::: Extracted material

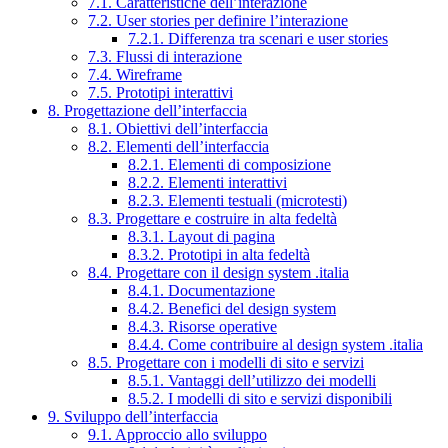
7.1. Caratteristiche dell’interazione
7.2. User stories per definire l’interazione
7.2.1. Differenza tra scenari e user stories
7.3. Flussi di interazione
7.4. Wireframe
7.5. Prototipi interattivi
8. Progettazione dell’interfaccia
8.1. Obiettivi dell’interfaccia
8.2. Elementi dell’interfaccia
8.2.1. Elementi di composizione
8.2.2. Elementi interattivi
8.2.3. Elementi testuali (microtesti)
8.3. Progettare e costruire in alta fedeltà
8.3.1. Layout di pagina
8.3.2. Prototipi in alta fedeltà
8.4. Progettare con il design system .italia
8.4.1. Documentazione
8.4.2. Benefici del design system
8.4.3. Risorse operative
8.4.4. Come contribuire al design system .italia
8.5. Progettare con i modelli di sito e servizi
8.5.1. Vantaggi dell’utilizzo dei modelli
8.5.2. I modelli di sito e servizi disponibili
9. Sviluppo dell’interfaccia
9.1. Approccio allo sviluppo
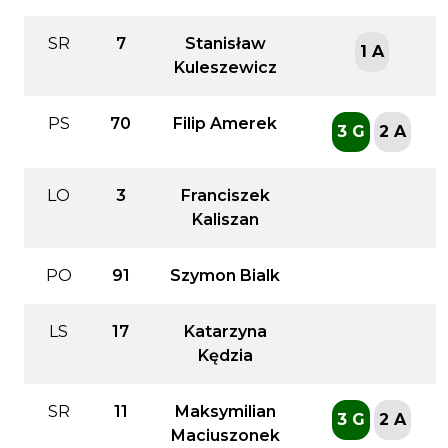
SR
7
Stanisław
1 A
Kuleszewicz
PS
70
Filip Amerek
3 G
2 A
LO
3
Franciszek
Kaliszan
PO
91
Szymon Bialk
LS
17
Katarzyna
Kędzia
SR
11
Maksymilian
3 G
2 A
Maciuszonek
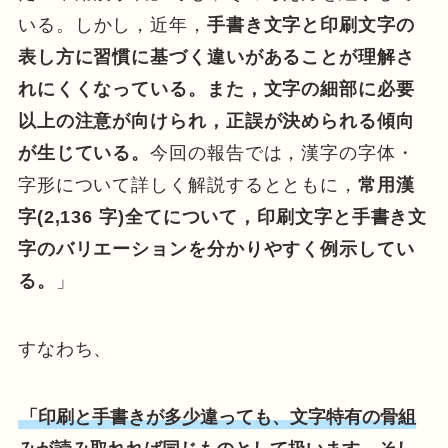
いる。
しかし，近年，
手書き文字と印刷文字の
表し方に習慣に基づく違いがあることが理解さ
れにくくなっている。また，文字の細部に必要
以上の注意が向けられ，正誤が決められる傾向
が生じている。
今回の報告では，漢字の字体・
字形について詳しく解説するとともに，
常用漢
字(2,136 字)全てについて，印刷文字と手書き文
字のバリエーションを分かりやすく例示してい
る。
」
すなわち、
「印刷と手書きが多少違っても、文字特有の骨組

::::::

■ Work instructions: The copy you produce must match the entries above exactly, except that it has no pictures.

■ Expected output:
7.1. Caratteristiche dell’interazione
7.2. User stories per definire l’interazione
7.2.1. Differenza tra scenari e user stories
7.3. Flussi di interazione
7.4. Wireframe
7.5. Prototipi interattivi
8. Progettazione dell’interfaccia
8.1. Obiettivi dell’interfaccia
8.2. Elementi dell’interfaccia
8.2.1. Elementi di composizione
8.2.2. Elementi interattivi
8.2.3. Elementi testuali (microtesti)
8.3. Progettare e costruire in alta fedeltà
8.3.1. Layout di pagina
8.3.2. Prototipi in alta fedeltà
8.4. Progettare con il design system .italia
8.4.1. Documentazione
8.4.2. Benefici del design system
8.4.3. Risorse operative
8.4.4. Come contribuire al design system .italia
8.5. Progettare con i modelli di sito e servizi
8.5.1. Vantaggi dell’utilizzo dei modelli
8.5.2. I modelli di sito e servizi disponibili
9. Sviluppo dell’interfaccia
9.1. Approccio allo sviluppo
SR
7
Stanisław
1 A
Kuleszewicz
PS
70
Filip Amerek
3 G
2 A
LO
3
Franciszek
Kaliszan
PO
91
Szymon Bialk
LS
17
Katarzyna
Kędzia
SR
11
Maksymilian
3 G
2 A
Maciuszonek
いる。
しかし，近年，
手書き文字と印刷文字の
表し方に習慣に基づく違いがあることが理解さ
れにくくなっている。また，文字の細部に必要
以上の注意が向けられ，正誤が決められる傾向
が生じている。
今回の報告では，漢字の字体・
字形について詳しく解説するとともに，
常用漢
字(2,136 字)全てについて，印刷文字と手書き文
字のバリエーションを分かりやすく例示してい
る。
」
すなわち、
「印刷と手書きが多少違っても、文字特有の骨組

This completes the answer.